### Your instructions
A faithful, word-for-word copy of the data below is required, without pictures.

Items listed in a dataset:
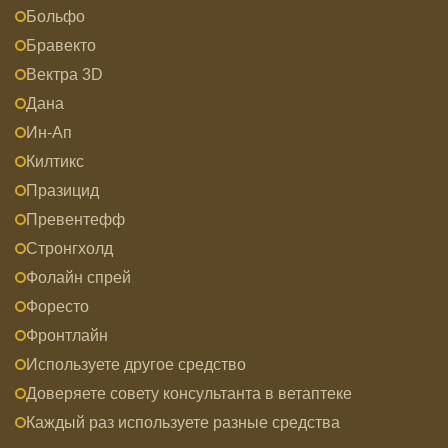
Больфо
Бравекто
Вектра 3D
Дана
Ин-Ап
Килтикс
Празицид
Превентефф
Стронгхолд
Фолайн спрей
Форесто
Фронтлайн
Используете другое средство
Доверяете совету консультанта в ветаптеке
Каждый раз используете разные средства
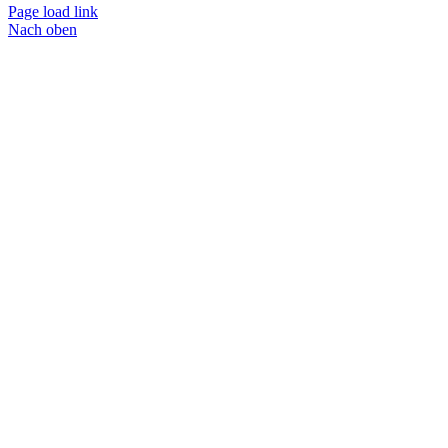
Page load link
Nach oben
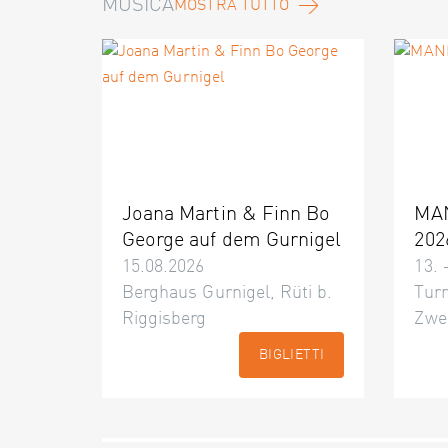
MUSICA
MOSTRA TUTTO
Joana Martin & Finn Bo
MA
George auf dem Gurnigel
202
15.08.2026
13. 
Berghaus Gurnigel, Rüti b.
Turn
Riggisberg
Zwe
BIGLIETTI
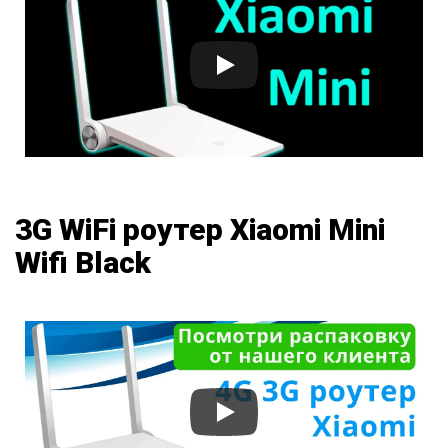
3G WiFi роутер Xiaomi Mini
Wifi Black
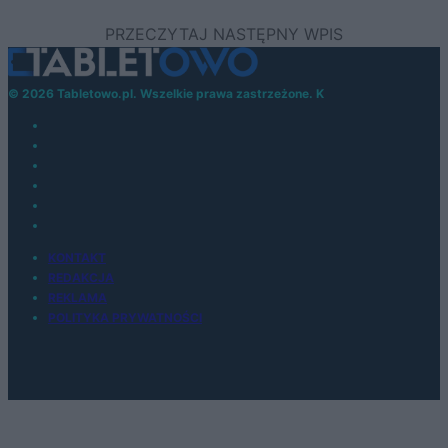
© 2026 Tabletowo.pl. Wszelkie prawa zastrzeżone. K
KONTAKT
REDAKCJA
REKLAMA
POLITYKA PRYWATNOŚCI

### Exercise result
Больфо
Бравекто
Вектра 3D
Дана
Ин-Ап
Килтикс
Празицид
Превентефф
Стронгхолд
Фолайн спрей
Форесто
Фронтлайн
Используете другое средство
Доверяете совету консультанта в ветаптеке
Каждый раз используете разные средства
Page load link
Nach oben
MUSICA
MOSTRA TUTTO
Joana Martin & Finn Bo
MA
George auf dem Gurnigel
202
15.08.2026
13. 
Berghaus Gurnigel, Rüti b.
Turn
Riggisberg
Zwe
BIGLIETTI
3G WiFi роутер Xiaomi Mini
Wifi Black
© 2026 Tabletowo.pl. Wszelkie prawa zastrzeżone. K
KONTAKT
REDAKCJA
REKLAMA
POLITYKA PRYWATNOŚCI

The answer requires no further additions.